Your goal -
Give back every record below, character for character.

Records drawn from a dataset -

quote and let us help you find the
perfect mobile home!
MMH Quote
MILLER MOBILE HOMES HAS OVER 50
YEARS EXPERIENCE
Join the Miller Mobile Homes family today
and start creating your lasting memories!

Your solution -
quote and let us help you find the
perfect mobile home!
MMH Quote
MILLER MOBILE HOMES HAS OVER 50
YEARS EXPERIENCE
Join the Miller Mobile Homes family today
and start creating your lasting memories!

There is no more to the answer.